PROBLEM REQUIREMENTS:
For every line in the records that has the word "used", make a copy.

Collection entries:

▬▬▬▬▬▬

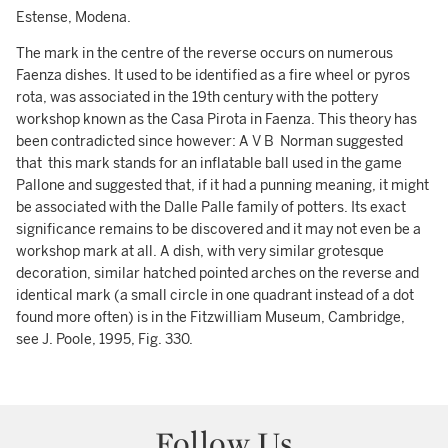
Estense, Modena.
The mark in the centre of the reverse occurs on numerous
Faenza dishes. It used to be identified as a fire wheel or pyros
rota, was associated in the 19th century with the pottery
workshop known as the Casa Pirota in Faenza. This theory has
been contradicted since however: A V B Norman suggested
that this mark stands for an inflatable ball used in the game
Pallone and suggested that, if it had a punning meaning, it might
be associated with the Dalle Palle family of potters. Its exact
significance remains to be discovered and it may not even be a
workshop mark at all. A dish, with very similar grotesque
decoration, similar hatched pointed arches on the reverse and
identical mark (a small circle in one quadrant instead of a dot
found more often) is in the Fitzwilliam Museum, Cambridge,
see J. Poole, 1995, Fig. 330.
Follow Us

▬▬▬▬▬▬

WRITTEN REPLY:
Faenza dishes. It used to be identified as a fire wheel or pyros
that this mark stands for an inflatable ball used in the game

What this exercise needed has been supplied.